Word for word, return each entry that follows, with every image removed.
○ ○ ○ ○ ○ ○ ○
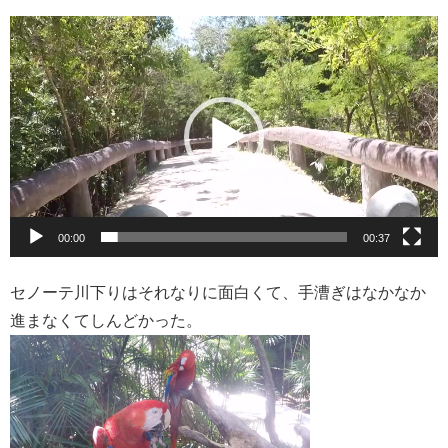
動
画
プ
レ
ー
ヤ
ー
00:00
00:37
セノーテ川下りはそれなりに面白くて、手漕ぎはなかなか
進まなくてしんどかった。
○ ○ ○ ○ ○ ○ ○
_Response to this exercise:_
動
画
プ
レ
ー
ヤ
ー
00:00
00:37
セノーテ川下りはそれなりに面白くて、手漕ぎはなかなか
進まなくてしんどかった。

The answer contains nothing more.